Data entries:
<<<<

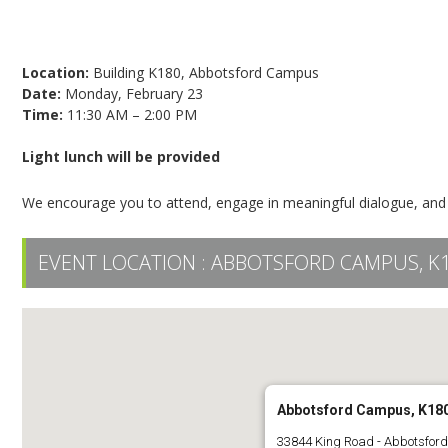
Register today!
Location:
Building K180, Abbotsford Campus
Date:
Monday, February 23
Time:
11:30 AM – 2:00 PM
Light lunch will be provided
We encourage you to attend, engage in meaningful dialogue, and 
EVENT LOCATION :
ABBOTSFORD CAMPUS, K
Abbotsford Campus, K18
33844 King Road - Abbotsfor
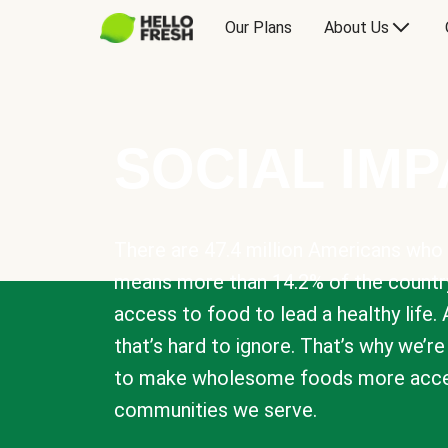
Our Plans
About Us
SOCIAL IM
There are 47.4 million Americans who 
means more than 14.2% of the countr
access to food to lead a healthy life. 
that’s hard to ignore. That’s why we’r
to make wholesome foods more acces
communities we serve.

>>>>

■ Problem requirements:
Leave the images out and transcribe the remaining data above word for word.

■ Expected answer:
Register today!
Location:
Building K180, Abbotsford Campus
Date:
Monday, February 23
Time:
11:30 AM – 2:00 PM
Light lunch will be provided
We encourage you to attend, engage in meaningful dialogue, and 
EVENT LOCATION :
ABBOTSFORD CAMPUS, K
Abbotsford Campus, K18
33844 King Road - Abbotsfor
Our Plans
About Us
SOCIAL IM
There are 47.4 million Americans who 
means more than 14.2% of the countr
access to food to lead a healthy life. 
that’s hard to ignore. That’s why we’r
to make wholesome foods more acces
communities we serve.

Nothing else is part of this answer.